I think we can agree that live classes are not mirrors of web classes, or vice versa. But there are some fundamentals that transcend the medium in which a class is taught. On the positive side, engaged professors make a difference, whether it be in a live class or a web class. Also, unleashing student’s creativity rather than squashing it makes a big difference in class morale, regardless of the class being online or live. I won’t list the lousy things in course design and instruction that plague live and web classes equally. We can leave that for another day.
I just had a great experience in my web class that I’d like to share.
The students in my web class have been emoting a lot lately in the message boards because they have been learning about the Dirty War in Argentina in the 1970’s, in which some thirty thousand people were disappeared (detained, tortured and murdered, without having their bodies returned). Students have been surprised to learn about this episode in Argentine history, and have responded very emotionally, with sadness, and [justified] self-righteous anger. How can this have happened? Why is it we never knew about it? Why is it more people don’t know about this? These are the questions that keep on coming up on the message board.

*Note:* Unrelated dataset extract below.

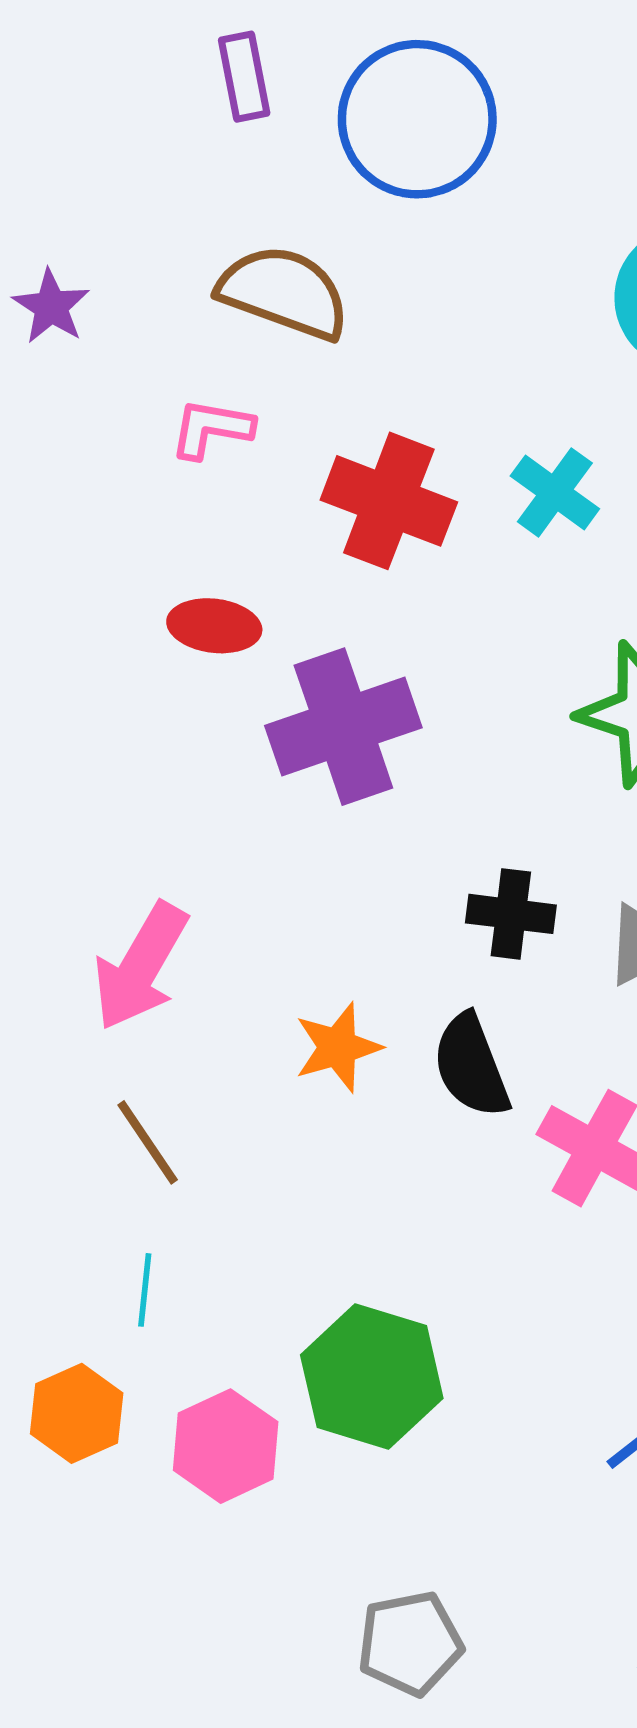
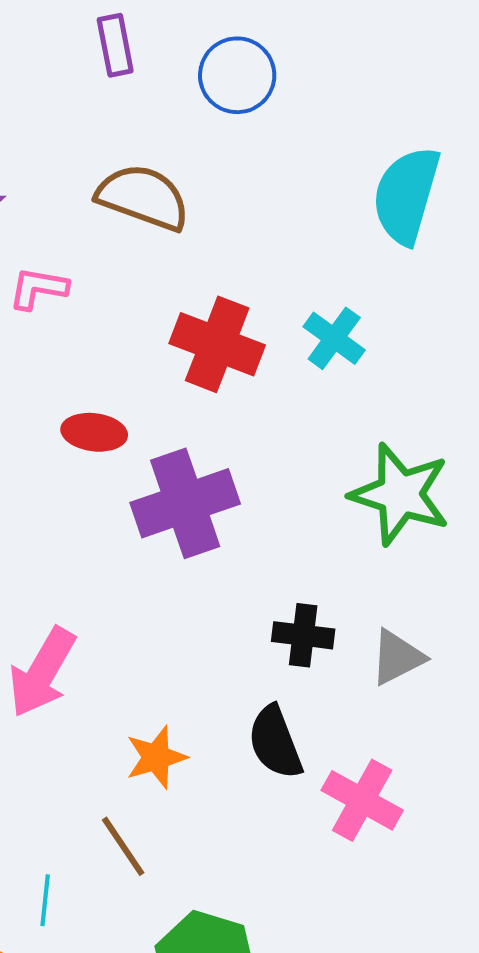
blue circle: (417, 119) -> (237, 75), size x0.7
pink L-shape: (211, 429) -> (38, 288), moved
orange star: (338, 1047) -> (156, 757), moved
brown line: (148, 1142) -> (123, 846), moved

One student, however, has offered a dissenting voice on the message board. She intervened to say that while she shares people outrage and sadness, she is concerned about the fact that no one is talking about how, in recent years, the U.S. has ‘illegally’ detained people suspected of terrorism and even exported them to CIA “Black Sites” where they are interrogated with “enhanced” techniques (often a euphemism for torture.) Rather than bemoan the past, asks the student, why not engage with the problems of the present?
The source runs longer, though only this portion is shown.